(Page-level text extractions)
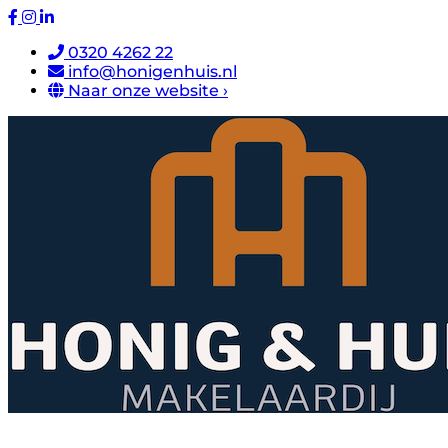
0320 4262 22
info@honigenhuis.nl
Naar onze website ›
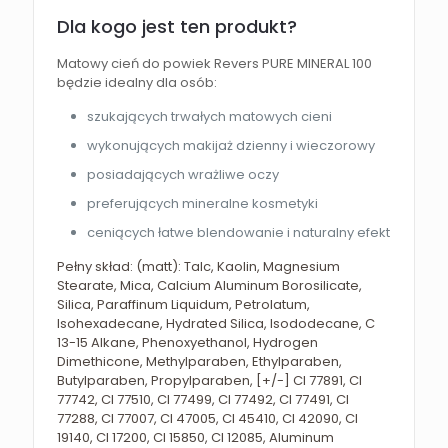
Dla kogo jest ten produkt?
Matowy cień do powiek Revers PURE MINERAL 100
będzie idealny dla osób:
szukających trwałych matowych cieni
wykonujących makijaż dzienny i wieczorowy
posiadających wrażliwe oczy
preferujących mineralne kosmetyki
ceniących łatwe blendowanie i naturalny efekt
Pełny skład: (matt): Talc, Kaolin, Magnesium
Stearate, Mica, Calcium Aluminum Borosilicate,
Silica, Paraffinum Liquidum, Petrolatum,
Isohexadecane, Hydrated Silica, Isododecane, C
13-15 Alkane, Phenoxyethanol, Hydrogen
Dimethicone, Methylparaben, Ethylparaben,
Butylparaben, Propylparaben, [+/-] CI 77891, CI
77742, CI 77510, CI 77499, CI 77492, CI 77491, CI
77288, CI 77007, CI 47005, CI 45410, CI 42090, CI
19140, CI 17200, CI 15850, CI 12085, Aluminum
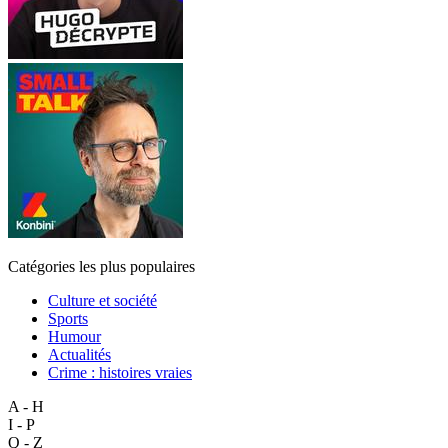
Catégories les plus populaires
Culture et société
Sports
Humour
Actualités
Crime : histoires vraies
A - H
I - P
Q - Z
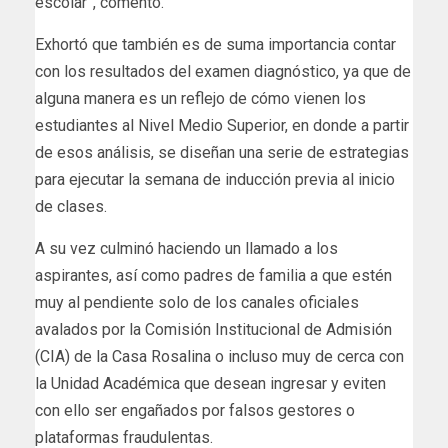
escolar”, comentó.
Exhortó que también es de suma importancia contar
con los resultados del examen diagnóstico, ya que de
alguna manera es un reflejo de cómo vienen los
estudiantes al Nivel Medio Superior, en donde a partir
de esos análisis, se diseñan una serie de estrategias
para ejecutar la semana de inducción previa al inicio
de clases.
A su vez culminó haciendo un llamado a los
aspirantes, así como padres de familia a que estén
muy al pendiente solo de los canales oficiales
avalados por la Comisión Institucional de Admisión
(CIA) de la Casa Rosalina o incluso muy de cerca con
la Unidad Académica que desean ingresar y eviten
con ello ser engañados por falsos gestores o
plataformas fraudulentas.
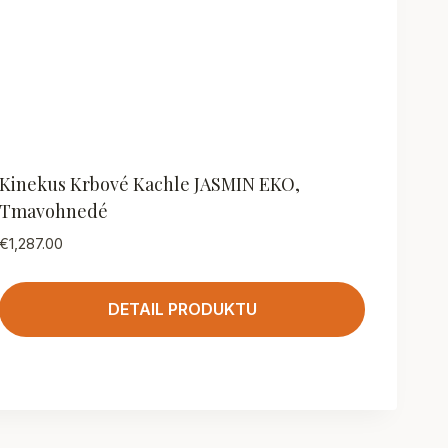
Kinekus Krbové Kachle JASMIN EKO,
Tmavohnedé
€
1,287.00
DETAIL PRODUKTU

What to work on
Reproduce the records above word for word, without the images.

Response box
0320 4262 22
info@honigenhuis.nl
Naar onze website ›
Dla kogo jest ten produkt?
Matowy cień do powiek Revers PURE MINERAL 100
będzie idealny dla osób:
szukających trwałych matowych cieni
wykonujących makijaż dzienny i wieczorowy
posiadających wrażliwe oczy
preferujących mineralne kosmetyki
ceniących łatwe blendowanie i naturalny efekt
Pełny skład: (matt): Talc, Kaolin, Magnesium
Stearate, Mica, Calcium Aluminum Borosilicate,
Silica, Paraffinum Liquidum, Petrolatum,
Isohexadecane, Hydrated Silica, Isododecane, C
13-15 Alkane, Phenoxyethanol, Hydrogen
Dimethicone, Methylparaben, Ethylparaben,
Butylparaben, Propylparaben, [+/-] CI 77891, CI
77742, CI 77510, CI 77499, CI 77492, CI 77491, CI
77288, CI 77007, CI 47005, CI 45410, CI 42090, CI
19140, CI 17200, CI 15850, CI 12085, Aluminum
Catégories les plus populaires
Culture et société
Sports
Humour
Actualités
Crime : histoires vraies
A - H
I - P
Q - Z
escolar”, comentó.
Exhortó que también es de suma importancia contar
con los resultados del examen diagnóstico, ya que de
alguna manera es un reflejo de cómo vienen los
estudiantes al Nivel Medio Superior, en donde a partir
de esos análisis, se diseñan una serie de estrategias
para ejecutar la semana de inducción previa al inicio
de clases.
A su vez culminó haciendo un llamado a los
aspirantes, así como padres de familia a que estén
muy al pendiente solo de los canales oficiales
avalados por la Comisión Institucional de Admisión
(CIA) de la Casa Rosalina o incluso muy de cerca con
la Unidad Académica que desean ingresar y eviten
con ello ser engañados por falsos gestores o
plataformas fraudulentas.
Kinekus Krbové Kachle JASMIN EKO,
Tmavohnedé
€
1,287.00
DETAIL PRODUKTU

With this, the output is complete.